Sacraments: Course Objectives

I. The Catholic Sacramental Vision

A. Prayer


After that revision, everything's cool. You are so well prepared and well versed. Don't get discouraged if they aren't totally receptive to you at first, but you're used to that. You came to our parish for your pastoral internship after all.

Did you look at that "Truth Gives Freedom" booklet I gave you way back for some inspiration?

Where ever your heart goes when you produced: that homily about the parable of Lazarus and the Rich Man (the blacks are very black and the whites are very white), your blog caption under your profile picture, and your Youtube discernment video is where your heart should be in your classroom. In those instances you were engaging, endearing introspective, profound, poignant and concise in your direction and meaning. Again, Jesus was nothing if not concise.

***Find something that will make your space distinguishable from all the other classrooms as the student passes through your threashold.***

My first thought was of my sense of smell. You could burn the incense used in Mass if they don't already get a snout full in church on campus. Or you could bring warm confections to class just for the ambiance. Everybody responds well to the smell of cinnamon.

For me and Br. Thomas of course, Byzantine iconogrophy is a kick in the pants. It's the prominance of all that gold which makes them stand out. You could have the letters, "IHS" over the door on the exterior and interior. Find an excuse to have the Chi-Rho and the Ave Maria, A over M symbols somewhere against your walls in banner form on stands, if they don't let you paint them.

And in case any of your students are blind or pre-occupied, some choral music between classes so they know where they are or are passing by. (incidental program music)

I fully anticipate one of the kids saying, "Whoa, it's like Jesus' MySpace in here."

You could even have Br.
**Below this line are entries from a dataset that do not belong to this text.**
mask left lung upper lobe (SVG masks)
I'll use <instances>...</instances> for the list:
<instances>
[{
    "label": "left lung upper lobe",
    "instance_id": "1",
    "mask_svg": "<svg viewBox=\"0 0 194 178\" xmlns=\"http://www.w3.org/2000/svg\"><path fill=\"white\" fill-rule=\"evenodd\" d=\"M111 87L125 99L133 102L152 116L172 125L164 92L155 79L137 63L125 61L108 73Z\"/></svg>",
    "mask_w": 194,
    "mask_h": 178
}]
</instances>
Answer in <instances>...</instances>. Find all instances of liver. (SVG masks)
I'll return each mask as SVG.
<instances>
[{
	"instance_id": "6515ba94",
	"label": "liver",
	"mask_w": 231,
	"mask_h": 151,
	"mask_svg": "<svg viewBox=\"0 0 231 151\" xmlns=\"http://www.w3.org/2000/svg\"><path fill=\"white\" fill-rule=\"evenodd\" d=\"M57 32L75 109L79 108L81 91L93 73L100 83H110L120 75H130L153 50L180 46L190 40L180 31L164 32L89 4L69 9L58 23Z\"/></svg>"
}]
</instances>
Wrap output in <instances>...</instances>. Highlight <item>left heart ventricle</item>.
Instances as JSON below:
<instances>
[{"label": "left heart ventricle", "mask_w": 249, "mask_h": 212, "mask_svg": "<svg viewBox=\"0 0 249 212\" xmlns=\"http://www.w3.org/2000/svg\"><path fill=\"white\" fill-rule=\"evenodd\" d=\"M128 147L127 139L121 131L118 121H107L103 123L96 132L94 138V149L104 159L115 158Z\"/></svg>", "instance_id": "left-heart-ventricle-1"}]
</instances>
Thomas drop by as a special guest speaker when discussing the value of prayer. And maybe have an actual black and white habit-wearing nun visit the class. One about our age or younger (They exist, I saw them in Sylmar at St. Didacus and they all had Central American looking faces.) If I was a teenager I would remember a young nun coming to class for the rest of my life.
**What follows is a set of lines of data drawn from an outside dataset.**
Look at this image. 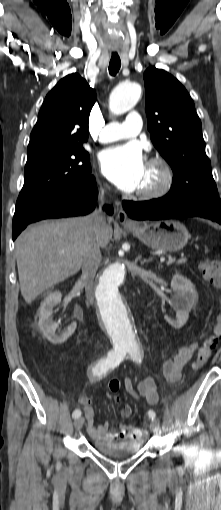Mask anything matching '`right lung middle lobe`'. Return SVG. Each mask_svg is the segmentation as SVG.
<instances>
[{"mask_svg": "<svg viewBox=\"0 0 221 510\" xmlns=\"http://www.w3.org/2000/svg\"><path fill=\"white\" fill-rule=\"evenodd\" d=\"M90 176L89 154L80 144L28 155L14 215L29 217L49 201L86 183Z\"/></svg>", "mask_w": 221, "mask_h": 510, "instance_id": "obj_1", "label": "right lung middle lobe"}]
</instances>
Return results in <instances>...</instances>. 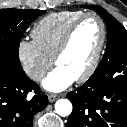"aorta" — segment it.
<instances>
[{
    "label": "aorta",
    "instance_id": "obj_1",
    "mask_svg": "<svg viewBox=\"0 0 127 127\" xmlns=\"http://www.w3.org/2000/svg\"><path fill=\"white\" fill-rule=\"evenodd\" d=\"M55 110L60 116H68L72 112V103L68 99H59L55 103Z\"/></svg>",
    "mask_w": 127,
    "mask_h": 127
}]
</instances>
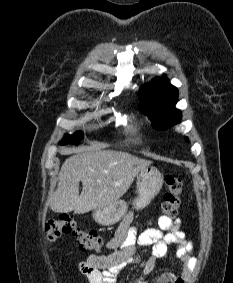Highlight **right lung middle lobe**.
I'll return each mask as SVG.
<instances>
[{"label":"right lung middle lobe","instance_id":"right-lung-middle-lobe-1","mask_svg":"<svg viewBox=\"0 0 233 283\" xmlns=\"http://www.w3.org/2000/svg\"><path fill=\"white\" fill-rule=\"evenodd\" d=\"M74 136H76L78 139H81L83 137V133L78 131L74 134ZM72 142L73 140L71 135H65V137L61 141L62 144H69ZM76 144H78V141H76Z\"/></svg>","mask_w":233,"mask_h":283}]
</instances>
Our reverence for the Blessed Virgin Mary is the one thing that makes a Catholic a Catholic. Oh yeah, there is confession.

One more thing, maybe you could get a copy made of the current papal standard and place it on the entire surface of your desk to be held down by a layer of plexi glass or someting.

I'm just spitballing, don't ya know.

Seriously though, I'd start looking for that nun right now.